But if these three extended fictions—the “American Romances,” as Henry James would name them in his critical biography of 1879—established Hawthorne in that rich and catholic world we treasure as “fiction in English,” and also at the center of an ongoing critical debate we recognize as “novel versus romance,” it remains true that those shorter fictions Hawthorne produced in the decades prior to 1850 amount to far more than a long foreground to worldly success. Indeed the total achievement of his earlier tales and sketches is so remarkable that Hawthorne would merit a place in the first rank of American authors even if he had written none of his longer works.
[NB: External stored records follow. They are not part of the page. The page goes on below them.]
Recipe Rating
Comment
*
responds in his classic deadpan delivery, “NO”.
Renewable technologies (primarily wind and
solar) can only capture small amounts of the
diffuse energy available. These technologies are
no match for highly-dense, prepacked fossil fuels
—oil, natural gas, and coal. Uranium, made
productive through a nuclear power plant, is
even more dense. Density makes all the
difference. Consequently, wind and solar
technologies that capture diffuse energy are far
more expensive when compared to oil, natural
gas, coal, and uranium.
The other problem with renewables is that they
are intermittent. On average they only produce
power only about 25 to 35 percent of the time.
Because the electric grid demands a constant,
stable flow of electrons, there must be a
Nor would the literature of any modern nation-state be anything but significantly enhanced if Nathaniel Hawthorne had happened to be born there and to have subjected its peculiar moral history to his unique style of fictional analysis.
Yet Hawthorne remains emphatically an American writer—self-consciously then and distinctively now. Most obviously: as no one escapes the pressures of history, so this notable descendant of the American Puritans could scarcely have eluded all trace of their conscientious and symbolic manner of taking the world. More significantly, his American-ness reveals itself in terms he consciously learned, by immersing himself, at the outset of his career, in the whole sequence of colonial and provincial texts which inevitably express the Puritan Mind and arguably control American Identity.
That is to say, Hawthorne did not merely inherit his status or assume his function as an “American” author; rather, he studied to recreate and meditated to judge the special quality of moral experience in his native land.